● Work request: From the first line to the last, please print the entries exactly, omitting pictures.

[Page-level text extractions]
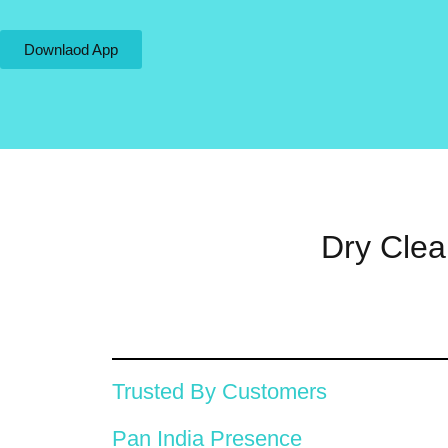
Downlaod App
Dry Clea
Trusted By Customers
Pan India Presence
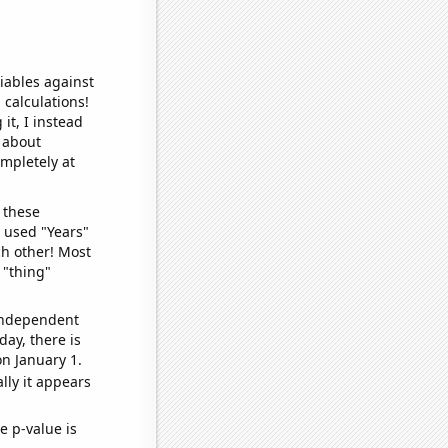
iables against
 calculations!
it, I instead
o about
ompletely at
 these
I used "Years"
ch other! Most
 "thing"
 independent
day, there is
n January 1.
lly it appears
e p-value is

● Exercise result:
Downlaod App
Dry Clea
Trusted By Customers
Pan India Presence
iables against
 calculations!
it, I instead
o about
ompletely at
 these
I used "Years"
ch other! Most
 "thing"
 independent
day, there is
n January 1.
lly it appears
e p-value is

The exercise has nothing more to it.